5th Ashes Test: England beat Australia by 135 runs to level series 2-2
England beat Australia by 135 runs in the fifth and final Test of this year’s Ashes on Sunday, ensuring the first drawn series since 1972. Australia had already retained the urn after their win in the fourth Test at Old Trafford gave them a 2-1 lead. England’s win at the Oval denied the tourists an overall series win, as the hosts avoided a first home Ashes defeat since 2001.
Earlier, England added 16 runs to their overnight tally, with Jofra Archer and Jack Leach the last men out.
Stuart Broad then pounded in, roared on by a packed crowd, who raised the roof when he demolished Marcus Harris's off-stump in the fifth over of the Australian innings. In his following over, Broad ended David Warner's miserable series, with the opener edging him to Rory Burns in the slips and departing for 11.
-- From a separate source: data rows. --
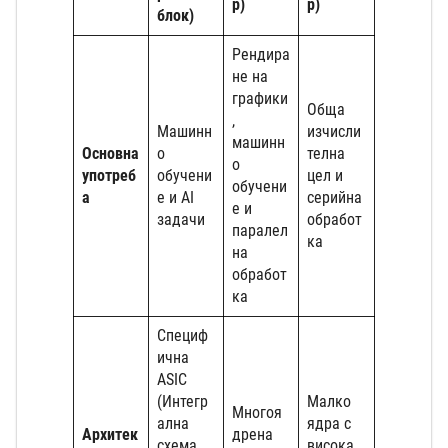
р)
р)
блок)
Рендира
не на
графики
Обща
,
Машинн
изчисли
машинн
Основна
о
телна
о
употреб
обучени
цел и
обучени
а
е и AI
серийна
е и
задачи
обработ
паралел
ка
на
обработ
ка
Специф
ична
ASIC
(Интегр
Малко
Многоя
ална
ядра с
Архитек
дрена
схема
висока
Warner, who returned to international cricket in June after a 12-month ban for ball-tampering, had a good World Cup but has endured a torrid time in the Ashes.
But not Steve Smith, who scored an astonishing 774 runs in just seven innings. He was dismissed for just 23. While the former captain was at the crease, Australia retained a faint hope of chasing down a daunting target of 399 to seal their first Ashes series win in England since 2001.
But when Ben Stokes dived to his left at leg slip to catch Smith off paceman Stuart Broad, England knew they had removed the last serious obstacle in their victory charge.
At tea, Australia, who have already retained the Ashes, were 167-5.
Smith, who scored an astonishing 774 runs in just seven innings, was out for a score of less than fifty for the first time in the series. The Oval crowd gave him a standing ovation as he walked back to the dressing room in the September sunshine, with Australia in deep trouble at 85-4 in the post-lunch session.
All-rounder Mitchell Marsh was caught in the slips by Burns off a Chris Woakes delivery but was reprieved when replays showed it was a no-ball. But he was out for 24 after prodding the ball into the hands of Jos Buttler at short leg off the bowling of Root.
England, who became world champions in the one-day game for the first time in July, were desperate to end a long summer by levelling the five-match series at 2-2.
Australia were seeking their first Test series win in England for 18 years but only once before have they scored 399-plus runs in the fourth innings to win a Test match, against England at Headingley in 1948.
The tourists won the first Test at Edgbaston and the fourth at Old Trafford while Ben Stokes inspired England to victory in the third Test at Headingley. The second match, at Lord's, was drawn.